The Pressure of the Highlight Reel
National Son's and Daughter's Day does have some actual history (something about a guy in Missouri in the 1930s who thought kids needed their own day?), but like most obscure "national days," it faded into irrelevance for decades.
Then social media happened, and suddenly every forgotten holiday got a second life as content. Countless celebrations, from National Doughnut Day to National Selfie Day, now pop up in our feeds with zero context but maximum FOMO if we don't participate.
The weird thing about Son’s and Daughter's Day, in particular, is that the pressure isn't even coming from greeting card companies trying to sell us stuff (Hallmark doesn't even make cards for this one).
Instead, we put the pressure on ourselves to post a curated highlight reel with a sweet caption. Often, seeing other parents posting picture-perfect moments makes the rest of us question whether we're doing enough, loving enough, or celebrating enough.
The Performative Parenting Trap
Look, I love my kids. My 10-year-old son, my 6-year-old daughter, and my 4-year-old identical twin boys are pretty great humans most of the time. But parenting can also be exhausting and relentless. Sometimes, I'm just trying to get everyone fed and to bed without anyone having a complete meltdown (including me).
I'm not always in a "let me craft a beautiful tribute to my children" headspace. Some days, I'm counting down the days until they’re finally all back in school. And you know what, I do prioritize Mother's Day over National Son and Daughter Day, gosh darn it. You know, the day that's actually about appreciating the person who has kept these tiny humans alive and relatively functional for the last decade?

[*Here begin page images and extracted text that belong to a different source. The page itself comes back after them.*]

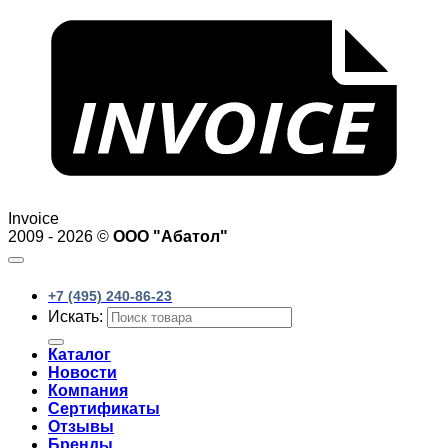
Invoice
2009 - 2026 ©
ООО "Абатол"
+7 (495) 240-86-23
Искать:
Каталог
Новости
Компания
Сертификаты
Отзывы
Бренды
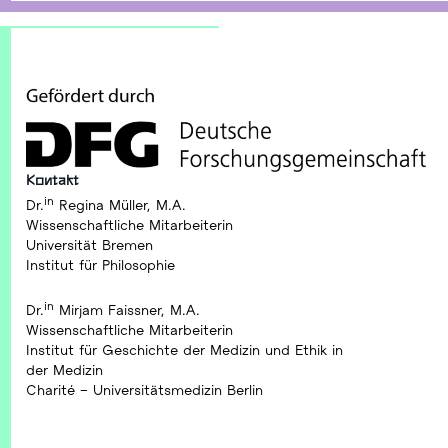
©2025 Netzwerk Bioethik und strukturelle Ungerechtigkeit
Kontakt
in
Dr.
Regina Müller, M.A.
Wissenschaftliche Mitarbeiterin
Universität Bremen
Institut für Philosophie
in
Dr.
Mirjam Faissner, M.A.
Wissenschaftliche Mitarbeiterin
Institut für Geschichte der Medizin und Ethik in
der Medizin
Charité – Universitätsmedizin Berlin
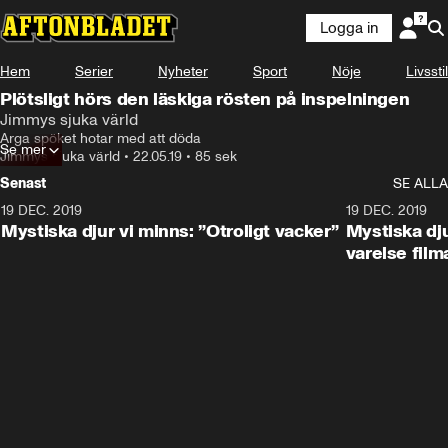
Logga in
Hem
Serier
Nyheter
Sport
Nöje
Livsstil
Plötsligt hörs den läskiga rösten på inspelningen
Jimmys sjuka värld
Arga spöket hotar med att döda
Se mer
Jimmys sjuka värld
•
22.05.19
•
85 sek
Senast
SE ALLA
19 DEC. 2019
19 DEC. 2019
Mystiska djur vi minns: ”Otroligt vacker”
Mystiska dju
varelse film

Over the years, I’ve realized that it's okay to take the time to celebrate myself sometimes, too. It’s normal and good. It doesn't make me a bad mom, and it doesn't make you one either.
What Our Kids Actually Need
The thing is, our children don't actually need us to declare our love for them on social media. They need us to show up consistently in the not-so-post-able moments.
When they're scared at night and need a cuddle to get back to sleep. When they need help with homework and we’re pulling our hair out trying to learn a whole new way of doing math just to be able to help them. When they're excited about something that happened at school and want to tell us a very, very long story about it.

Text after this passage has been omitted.